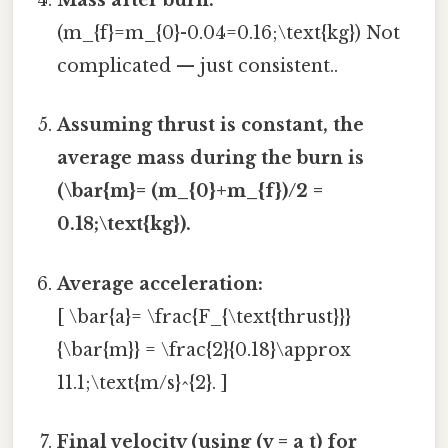
Mass after burn:
(m_{f}=m_{0}-0.04=0.16;\text{kg}) Not
complicated — just consistent..
Assuming thrust is constant, the
average mass during the burn is
(\bar{m}= (m_{0}+m_{f})/2 =
0.18;\text{kg}).
Average acceleration:
[ \bar{a}= \frac{F_{\text{thrust}}}
{\bar{m}} = \frac{2}{0.18}\approx
11.1;\text{m/s}^{2}. ]
Final velocity (using (v = a t) for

- **What to work on**: Print the listing again exactly as it appears, except for the pictures, which stay out.

- **Result below**:
Mass after burn:
(m_{f}=m_{0}-0.04=0.16;\text{kg}) Not
complicated — just consistent..
Assuming thrust is constant, the
average mass during the burn is
(\bar{m}= (m_{0}+m_{f})/2 =
0.18;\text{kg}).
Average acceleration:
[ \bar{a}= \frac{F_{\text{thrust}}}
{\bar{m}} = \frac{2}{0.18}\approx
11.1;\text{m/s}^{2}. ]
Final velocity (using (v = a t) for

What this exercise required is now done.